Trump’s decision to delay the planned Mexico tariff at least partially calmed stock markets after a significant selloff in early trading Monday. Most major U.S. stock indexes closed for the day down less than 1%, though the Nasdaq exchange declined 1.2%. The Canada delay was announced after the close of trading.

Restaurants stay in expansion mode

U.S. restaurant performance declined in December for the first time in five months, though operators overall ended 2024 with plans for expansion, according to the latest survey tracking by the National Restaurant Association.

The trade group’s latest performance index, gauging operators’ views of current and future business conditions, posted at 100.1 for December.
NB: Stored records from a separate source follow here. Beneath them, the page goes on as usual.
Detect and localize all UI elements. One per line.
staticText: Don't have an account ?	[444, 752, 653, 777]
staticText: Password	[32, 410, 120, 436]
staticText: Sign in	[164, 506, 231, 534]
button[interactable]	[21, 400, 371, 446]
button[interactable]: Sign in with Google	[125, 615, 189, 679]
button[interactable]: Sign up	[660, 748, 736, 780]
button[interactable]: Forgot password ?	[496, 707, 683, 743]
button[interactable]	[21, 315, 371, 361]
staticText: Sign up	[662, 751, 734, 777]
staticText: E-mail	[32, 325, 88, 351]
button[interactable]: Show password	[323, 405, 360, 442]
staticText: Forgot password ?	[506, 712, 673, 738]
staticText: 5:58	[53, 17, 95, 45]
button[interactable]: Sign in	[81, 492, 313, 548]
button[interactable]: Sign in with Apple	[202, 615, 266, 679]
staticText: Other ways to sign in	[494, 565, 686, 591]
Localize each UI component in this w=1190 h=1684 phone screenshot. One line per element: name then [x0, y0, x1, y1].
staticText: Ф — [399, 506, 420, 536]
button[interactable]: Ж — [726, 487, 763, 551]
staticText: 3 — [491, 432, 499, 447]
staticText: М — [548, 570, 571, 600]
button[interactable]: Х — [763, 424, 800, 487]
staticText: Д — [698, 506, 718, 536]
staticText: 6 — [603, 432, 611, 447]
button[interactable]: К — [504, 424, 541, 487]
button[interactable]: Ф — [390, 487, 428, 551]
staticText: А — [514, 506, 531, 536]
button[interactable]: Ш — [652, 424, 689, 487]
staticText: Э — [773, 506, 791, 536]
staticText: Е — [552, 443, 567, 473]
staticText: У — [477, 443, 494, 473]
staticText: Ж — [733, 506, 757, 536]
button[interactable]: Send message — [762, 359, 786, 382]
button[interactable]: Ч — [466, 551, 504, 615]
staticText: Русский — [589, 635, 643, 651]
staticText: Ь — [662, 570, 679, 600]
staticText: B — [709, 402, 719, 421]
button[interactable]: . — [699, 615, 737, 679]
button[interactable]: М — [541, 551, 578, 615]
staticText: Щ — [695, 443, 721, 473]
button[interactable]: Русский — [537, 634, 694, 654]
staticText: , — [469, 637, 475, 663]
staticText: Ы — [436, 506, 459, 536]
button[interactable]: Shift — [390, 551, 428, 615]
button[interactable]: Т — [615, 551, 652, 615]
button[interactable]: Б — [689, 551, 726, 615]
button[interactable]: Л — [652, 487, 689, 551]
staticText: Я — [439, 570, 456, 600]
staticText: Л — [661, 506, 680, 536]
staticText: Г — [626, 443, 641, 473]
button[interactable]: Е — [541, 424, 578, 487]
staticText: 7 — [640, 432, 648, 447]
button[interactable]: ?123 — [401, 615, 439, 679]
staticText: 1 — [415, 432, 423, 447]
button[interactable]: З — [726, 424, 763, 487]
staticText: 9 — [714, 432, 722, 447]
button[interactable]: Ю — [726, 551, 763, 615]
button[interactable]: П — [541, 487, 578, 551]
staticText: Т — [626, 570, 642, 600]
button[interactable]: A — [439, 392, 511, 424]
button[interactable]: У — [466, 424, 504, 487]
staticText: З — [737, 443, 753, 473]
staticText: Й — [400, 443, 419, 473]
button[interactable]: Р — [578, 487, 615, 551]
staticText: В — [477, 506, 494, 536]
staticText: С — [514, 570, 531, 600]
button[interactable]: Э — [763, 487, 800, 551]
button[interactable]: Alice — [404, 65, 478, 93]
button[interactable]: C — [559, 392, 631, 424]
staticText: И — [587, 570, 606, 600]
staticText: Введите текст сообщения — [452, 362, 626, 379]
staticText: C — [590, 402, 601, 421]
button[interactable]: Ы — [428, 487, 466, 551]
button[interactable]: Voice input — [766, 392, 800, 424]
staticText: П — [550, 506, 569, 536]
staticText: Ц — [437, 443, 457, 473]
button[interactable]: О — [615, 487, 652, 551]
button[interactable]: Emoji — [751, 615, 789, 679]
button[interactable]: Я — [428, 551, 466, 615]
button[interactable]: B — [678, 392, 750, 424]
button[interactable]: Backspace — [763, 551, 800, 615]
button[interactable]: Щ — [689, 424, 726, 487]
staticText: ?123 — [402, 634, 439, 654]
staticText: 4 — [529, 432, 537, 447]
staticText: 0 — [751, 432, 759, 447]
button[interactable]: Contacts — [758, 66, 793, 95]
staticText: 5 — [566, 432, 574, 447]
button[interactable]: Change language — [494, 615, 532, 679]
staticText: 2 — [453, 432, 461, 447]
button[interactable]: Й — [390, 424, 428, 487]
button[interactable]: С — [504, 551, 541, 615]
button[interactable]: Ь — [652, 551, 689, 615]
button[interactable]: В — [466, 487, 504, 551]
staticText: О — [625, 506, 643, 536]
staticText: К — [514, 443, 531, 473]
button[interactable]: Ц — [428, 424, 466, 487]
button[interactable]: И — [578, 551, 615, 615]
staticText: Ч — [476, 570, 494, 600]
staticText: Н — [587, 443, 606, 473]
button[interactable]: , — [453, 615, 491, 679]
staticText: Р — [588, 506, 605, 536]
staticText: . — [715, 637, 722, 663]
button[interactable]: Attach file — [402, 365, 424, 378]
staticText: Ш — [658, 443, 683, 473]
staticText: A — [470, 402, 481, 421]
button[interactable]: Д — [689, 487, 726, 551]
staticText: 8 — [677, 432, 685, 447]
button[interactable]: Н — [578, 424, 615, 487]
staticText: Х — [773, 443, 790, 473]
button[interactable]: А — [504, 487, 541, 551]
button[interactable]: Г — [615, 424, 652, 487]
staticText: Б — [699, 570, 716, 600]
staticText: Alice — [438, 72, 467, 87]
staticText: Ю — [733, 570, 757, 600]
That was down 1 percentage point from November, though numbers above 100 indicate the industry is in expansion mode.

Gauging factors such as same-store sales, foot traffic and labor and capital spending, December’s decline in the restaurant group index came after four consecutive monthly gains. Still, 49% of surveyed operators said they made capital investments for equipment, expansion or remodeling during the prior three months, the highest survey reading in five months.

Also, 55% said they planned to make capital investments during the next six months, the highest reading since the February 2024 survey period. “Looking ahead, restaurant operators have a generally positive outlook for business conditions,” the trade group said in a statement.

The past year was a challenging one for several restaurant chains and regional franchisees, as operators responded to rising costs and slowing sales with various financial moves. Those included job reductions, location closings and bankruptcy filings.

Real estate CEO departures rise

There were 53 CEO turnovers at U.S. real estate-focused companies during 2024, more than doubling the 25 for 2023, but those exits were just a tiny fraction of the total 2,221 changeovers across multiple industries, according to Challenger, Gray & Christmas.

Overall CEO departures topped 2023 by 16% and marked a record in 22 years of tracking by the outplacement firm. Changeovers were led in 2024 by the government and nonprofit category with 493, followed by healthcare at 277, technology at 226, and entertainment and leisure at 155.

“The environment of economic, political, and regulatory uncertainty that prevailed in 2024 certainly led to many CEO exits,” Senior Vice President Andrew Challenger said in a statement. “With that as a backdrop, we also saw rapid technological advancement and boards that were laser focused on efficiency and productivity.”

That was especially true at publicly traded companies, where CEO turnovers hit a record 373 in 2024, up 24% from 2023 and also beating the prior record of 312 in 2019. “If CEOs were perceived to be lacking, they were not tolerated,” Challenger said.

Among other industries tied to commercial and residential real estate, financial services had 112 CEO exits in 2024, down from 116 in 2023; construction had 39, up from 25; and retail had 40, down from 52.